For more than a century, paleontologists have been collecting abundant, often spectacular dinosaur fossils from the Western Interior of North America, with the bulk of these remains found in rocks dating to the final stages of the Cretaceous Period. Only recently have we learned that most of these dinosaurs—among them horned, duck-billed, dome-headed, and armored plant-eaters, as well as giant tyrannosaur meat-eaters and smaller “raptor-like” predators—existed on a “lost continent,” today referred to as “Laramidia."
About 96 million years ago, exceptionally high sea levels flooded central North America, resulting in a north-south oriented seaway extending from the Arctic Ocean to the Gulf of Mexico.
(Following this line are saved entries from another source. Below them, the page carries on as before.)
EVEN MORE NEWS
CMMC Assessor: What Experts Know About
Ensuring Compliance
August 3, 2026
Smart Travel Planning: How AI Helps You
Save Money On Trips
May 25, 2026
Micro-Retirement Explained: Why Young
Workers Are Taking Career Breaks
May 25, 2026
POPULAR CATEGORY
This shallow sea isolated life-forms on the eastern and western landmasses for most the next 26 million years.
We know little of what happened on the eastern landmass, but its western counterpart, Laramidia, witnessed a tremendous florescence of dinosaurs and other Cretaceous life-forms. Surprisingly, despite the small size of Laramidia (less than one-quarter the size of present day North America) and giant sizes of many of the dinosaurs, different species co-existed in the northern and southern regions, at least during certain intervals. How were so many giant animals able to co-exist on such a diminutive landmass? Why were most of these dinosaurs adorned with bizarre bony features such as horns, crests, domes, or spikes? What lessons do these ancient fossils have for humans living on a warming planet?